Most of the conversation around fundraising concerns the needs of nonprofits. What your organization needs to feed hungry people. What your organization needs to provide benefits for at risk youth. What your organization needs to produce a concert or performance that will inspire the audience. And the list goes on.
Sometimes we hear a discussion of what your donors might need. It’s too often assumed that donors need recognition. They need trophies. They need the gift basket and discount weekend from your fundraising gala.
We might hear a discussion related to being “donor-centered.” Presumably this is to put our attention on donors rather than ourselves. But attention to what end? Almost always, being “donor-centered” is seen as a means to get larger, more frequent gifts.

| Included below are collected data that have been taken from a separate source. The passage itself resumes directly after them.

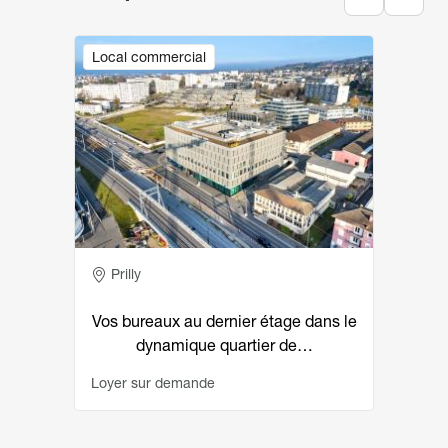
Image
Local commercial
Adresse
Prilly
Vos bureaux au dernier étage dans le
dynamique quartier de…
Loyer sur demande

Don’t’ get me wrong, growing your fundraising program is not a bad thing.
Almost never do you hear a discussion as to what your donors want, however. This lack of attention to what donors want is the primary cause of far too many nonprofits being on the financial edge. Yes, really.

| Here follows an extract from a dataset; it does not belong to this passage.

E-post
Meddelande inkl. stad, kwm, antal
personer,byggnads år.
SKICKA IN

Donors are making investments. They’re looking for those investments to create assets. Assets of values reinforced, and visions made reality. Donor visions, that is.

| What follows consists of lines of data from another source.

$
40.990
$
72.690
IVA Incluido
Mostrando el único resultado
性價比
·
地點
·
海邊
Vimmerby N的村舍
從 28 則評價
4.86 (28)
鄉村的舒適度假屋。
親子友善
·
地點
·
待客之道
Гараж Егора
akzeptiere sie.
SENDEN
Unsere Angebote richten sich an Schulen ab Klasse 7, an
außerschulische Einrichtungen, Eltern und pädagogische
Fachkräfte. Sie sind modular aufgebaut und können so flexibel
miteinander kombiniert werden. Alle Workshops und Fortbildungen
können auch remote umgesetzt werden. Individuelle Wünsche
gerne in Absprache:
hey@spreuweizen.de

Most nonprofits—especially the small ones—are stressed by living on the edge—and so see the money, which donors’ gifts provide, as the way to relieve that stress. In the short run, it may. In the long run, the assets donors are looking for aren’t built.
The result? Your organization is back on the edge with the added problem of an unhappy donor. The investor. Donors never make an investment in your organization to relieve stress. They make investments to build assets—the intangible kind. The ones they define.
Is it any wonder so many nonprofits are in a perpetual state of financial stress? That they are always on the edge?
Principle 1 of The Eight Principles™ is Donors are the Drivers®. Donors drive philanthropy through their investments. You might divert them down a detour once, but only once.
Deliver on the assets they’re looking for and have them forever.
Now that’s a sustainable fundraising idea.